Crowd of local young professionals at Bos Meadery on Madison’s east side on June 9th

Harris said that she believes, as Americans, we have so much more in common than what separates us. “I know it to be true. And we all know it to be true based upon our personal and professional experiences,” she said.

“There’s a funny thing about truth. Speaking truth can often make people feel uncomfortable,” Harris added. “And for us – and for many of us – there’s a goal that when we leave the room everybody should love us. But speaking truth doesn’t achieve that goal so much.

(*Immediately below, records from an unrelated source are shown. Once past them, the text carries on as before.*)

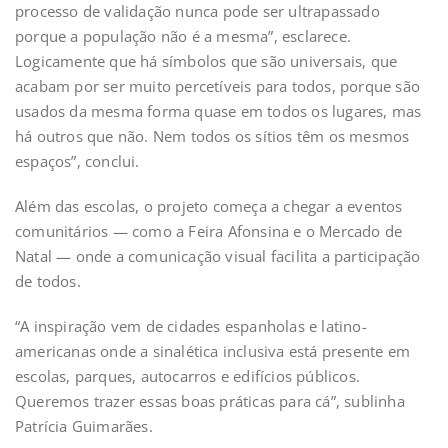
processo de validação nunca pode ser ultrapassado
porque a população não é a mesma”, esclarece.
Logicamente que há símbolos que são universais, que
acabam por ser muito percetíveis para todos, porque são
usados da mesma forma quase em todos os lugares, mas
há outros que não. Nem todos os sítios têm os mesmos
espaços”, conclui.
Além das escolas, o projeto começa a chegar a eventos
comunitários — como a Feira Afonsina e o Mercado de
Natal — onde a comunicação visual facilita a participação
de todos.
“A inspiração vem de cidades espanholas e latino-
americanas onde a sinalética inclusiva está presente em
escolas, parques, autocarros e edifícios públicos.
Queremos trazer essas boas práticas para cá”, sublinha
Patrícia Guimarães.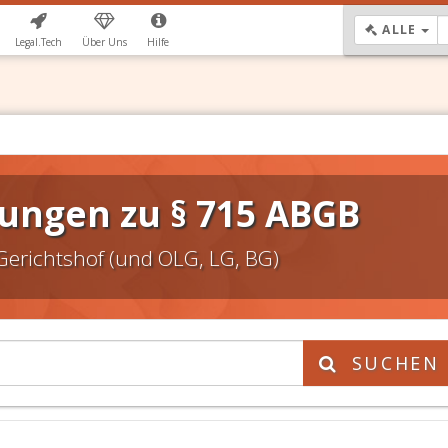
DR
ALLE
Legal.Tech
Über Uns
Hilfe
ungen zu § 715 ABGB
Gerichtshof (und OLG, LG, BG)
SUCHEN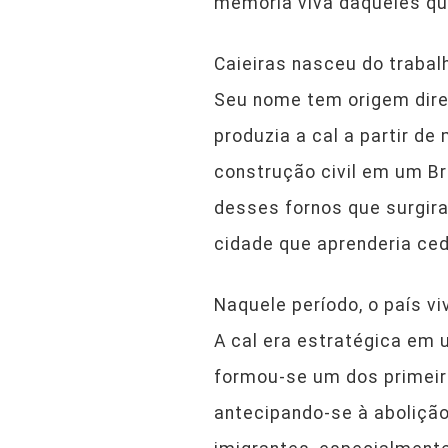
memória viva daqueles que
Caieiras nasceu do trabalh
Seu nome tem origem diret
produzia a cal a partir d
construção civil em um Br
desses fornos que surgira
cidade que aprenderia ce
Naquele período, o país v
A cal era estratégica em 
formou-se um dos primeiro
antecipando-se à abolição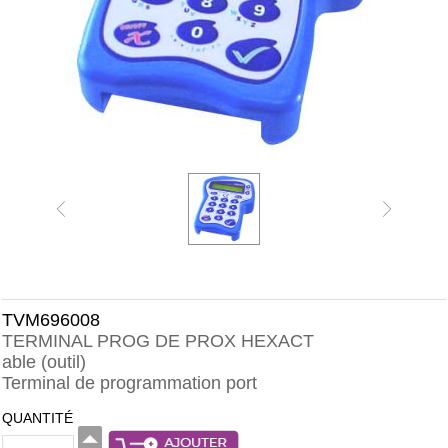
TVM696008
TERMINAL PROG DE PROX HEXACT
able (outil)
Terminal de programmation port
QUANTITÉ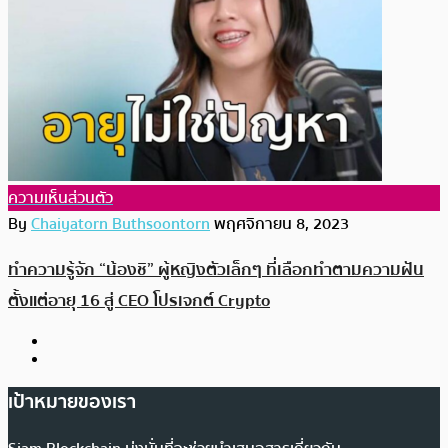
ความเห็นส่วนตัว
By
Chaiyatorn Buthsoontorn
พฤศจิกายน 8, 2023
ทำความรู้จัก “น้องชิ” ผู้หญิงตัวเล็กๆ ที่เลือกทำตามความฝัน
ตั้งแต่อายุ 16 สู่ CEO โปรเจกต์ Crypto
เป้าหมายของเรา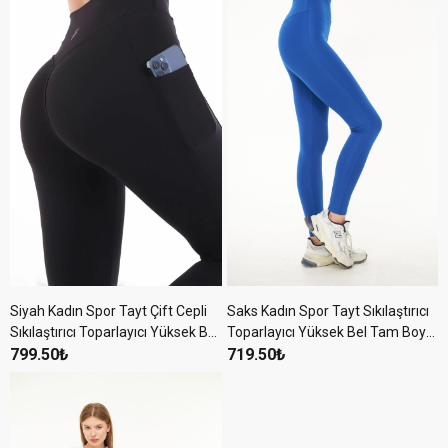
Siyah Kadın Spor Tayt Çift Cepli
Saks Kadın Spor Tayt Sıkılaştırıcı
Sıkılaştırıcı Toparlayıcı Yüksek Bel
Toparlayıcı Yüksek Bel Tam Boy
Sporcu Taytı Leggings Fitness
799.50₺
Spor Tayt Leggings Fitness
719.50₺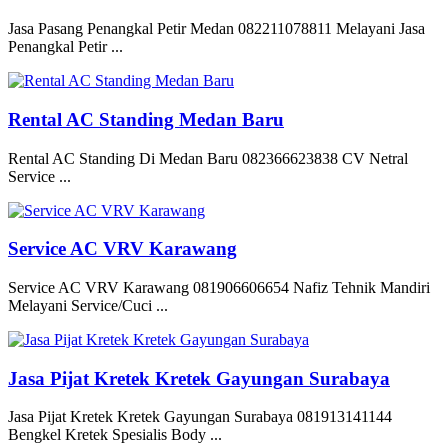
Jasa Pasang Penangkal Petir Medan 082211078811 Melayani Jasa
Penangkal Petir ...
Rental AC Standing Medan Baru
Rental AC Standing Di Medan Baru 082366623838 CV Netral
Service ...
Service AC VRV Karawang
Service AC VRV Karawang 081906606654 Nafiz Tehnik Mandiri
Melayani Service/Cuci ...
Jasa Pijat Kretek Kretek Gayungan Surabaya
Jasa Pijat Kretek Kretek Gayungan Surabaya 081913141144
Bengkel Kretek Spesialis Body ...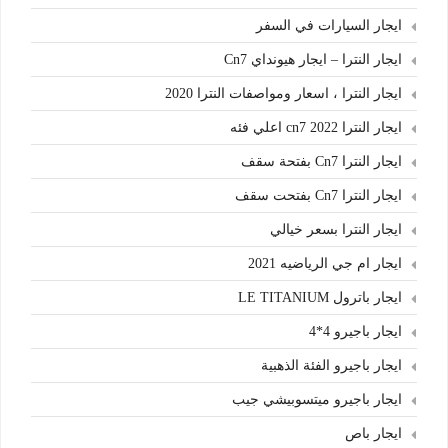
ايجار السيارات في السفر
ايجار النترا – ايجار هيونداي Cn7
ايجار النترا ، اسعار ومواصفات النترا 2020
ايجار النترا cn7 2022 اعلي فئه
ايجار النترا Cn7 بفتحة سقف
ايجار النترا Cn7 بفتحت سقف
ايجار النترا بسعر خيالي
ايجار ام جي الرياضيه 2021
ايجار باترول LE TITANIUM
ايجار باجيرو 4*4
ايجار باجيرو الفئة الذهبية
ايجار باجيرو ميتسوبيشي جيب
ايجار باص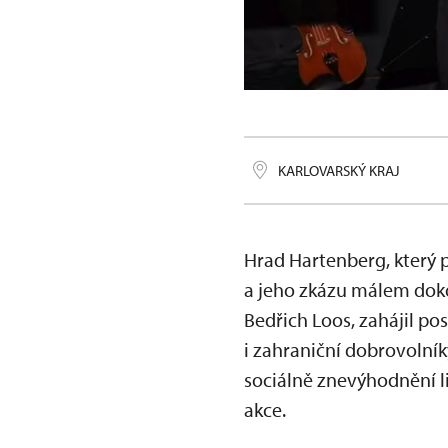
KARLOVARSKÝ KRAJ
Hrad Hartenberg, který p
a jeho zkázu málem doko
Bedřich Loos, zahájil p
i zahraniční dobrovolník
sociálně znevýhodnění li
akce.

(L-r) Kwasi Obeng, Shelia Stubbs, Harper Donahue, and host Julie Halverson

“We need to speak truths. You’re looking at me, “Kamala, what are some the truths?’” she continued. “Let’s speak truth – racism, sexism, homophobia, anti-Semitism, anti-immigrant sentiment is real in this country. Let’s speak that truth so we can deal with it.”

Harris said that the United States is a country of immigrants. “So, let me clarify the truth,” she told the crowd. “Unless you are Native American or your ancestors were kidnapped and brought over on slave ships, you are an immigrant.”

Harris said that there has been a lot of talk about patriotism in the news. “We need to be the kind of patriot that will fight each and every day for the ideals of our country,” she said. “And that’s what this fight is about. When we are fighting to re-elect Tammy Baldwin, this is a fight that is borne out of love of country. We’re going to take back our flag.”

The senators handed a couple of questions from the audience – one about the diversity (or lack thereof) in United States government.

(L-r) Judge Everett Mitchell, Sen. Tammy Baldwin and Sen. Kamala Harris

“We need to have a representative government that represents all people. All voices must be present,” Harris said. “As everyone here knows, we need everybody’s voices with the life experiences they have had to be at the table so their voices can be heard.”

“We have to put the effort and the elbow grease into going into the communities and listening and involving and including,” Harris added. “We can do a better job with that. Let’s use 2018 as a challenge to ourselves to do better on that piece. Let’s look around and see who is not here. Let’s sit back and listen to who we are not hearing from.”

“We are better governed at all levels when the governing body looks like the people and brings all of those experiences in,” Baldwin says. “We have a long way to go. Senator Harris is only the second African-American woman in the United States Senate. I’m the first openly LGBTQ U.S. senator in American history. Since 1789, when the United States Senate first convened there have only been 53 women – 23 of them are serving right now.”

Baldwin closed by encouraging people at the event to consider running for political office themselves.